When we keep our eyes on Jesus and what he taught, when we focus on following his ways of peace and love and compassion and generosity—amazing, miraculous things happen.
But when we let our fears rule us we look to someone or something other than God to define our worth and we sink into a sea of misery.
When we turn in on ourselves. Start turning negative; filled with worry, we sink.
When we get greedy, when we get insecure, or mean we sink. Don’t be surprised that you sink when you act out of fear and anxiety instead of faith.
When we as a church start acting anxious, afraid, getting more concerned about the peripheral stuff than the main thing. When we make it more about our traditions than where God is calling us in the future, when we play it safe in the boat, we can’t fulfill all the great things God has in store for us. But when we are true and focus on our call to proclaim good news to the hurting and our community, we will do amazing things. People will find hope. Lives will be transformed. Infectious goodwill, the Aloha Spirit, spreads across our community.
When we as a nation look at the wind, and let ourselves react out of fear we turn on our brothers and sisters and it gets ugly and people get hurt.
When we in this world forget that we are called to be stewards and caretakers of our earth we pollute it and drown in our own toxic sludge.
When we finally realize we are sinking we, like Peter cry out, “Save us!”
And Jesus reached out his hand and he grabbed Peter’s hand and pulled him up. When we reconnect with our spiritual selves, with the Divine, we find our footing again.
What am I saying? I’m saying you’ve got to, Put your hand in the hand of the man who stilled the waters. Put your hand in the hand of the man who calmed the sea. Take a look at yourself and you can look at others differently, by putting your hand in the hand of the man from Galilee.
For Peter, those first faith steps were like a toddler’s first steps, unsure, falling. But as time went on, he got better at faith. After Pentecost, he had the courage to preach faith to the very people that killed Jesus and threatened him. He had the courage to include people in the church everyone else said shouldn’t be welcome, he is the one who stood up to people who said, “We’ve never done it that way before.”
He had the guts to go to his own crucifixion without betraying what he most believed in. Maybe whenever he took a stand, summoned his courage, he remembered that first step out of the boat and believed in what could be possible. Maybe he was able to do that because he had such a moment of assurance on the water.
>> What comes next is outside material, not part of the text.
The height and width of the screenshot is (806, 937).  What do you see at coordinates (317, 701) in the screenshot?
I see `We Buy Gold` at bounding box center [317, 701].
There is a greatness that God calls everyone to. Will you embrace yours? Or are you going to sit it out in the boat. It doesn’t feel very good there, but at least it doesn’t make you risk looking like a fool. To risk love is to risk looking like a fool. To risk being a person of faith in a cynical world is to risk. To be a generous person in a time of uncertainty is to risk looking like a fool. But the miracles you are called to do are outside of what’s comfortable.
Maybe you can have such assurance today, too. To pray that God will help you let go of all your fears, of all your insecurities, of everything else that would distract you. Begin today to take some first steps. Stop fearing. He comes to be with us, even in this old boat. When we are in trouble, he hears our cries and comes. To the sinking, he reaches out his hand. Take it. Learn to walk. Take some risks get out of the boat, and keep your eyes on Jesus. May you do wonderful things in his name. Amen.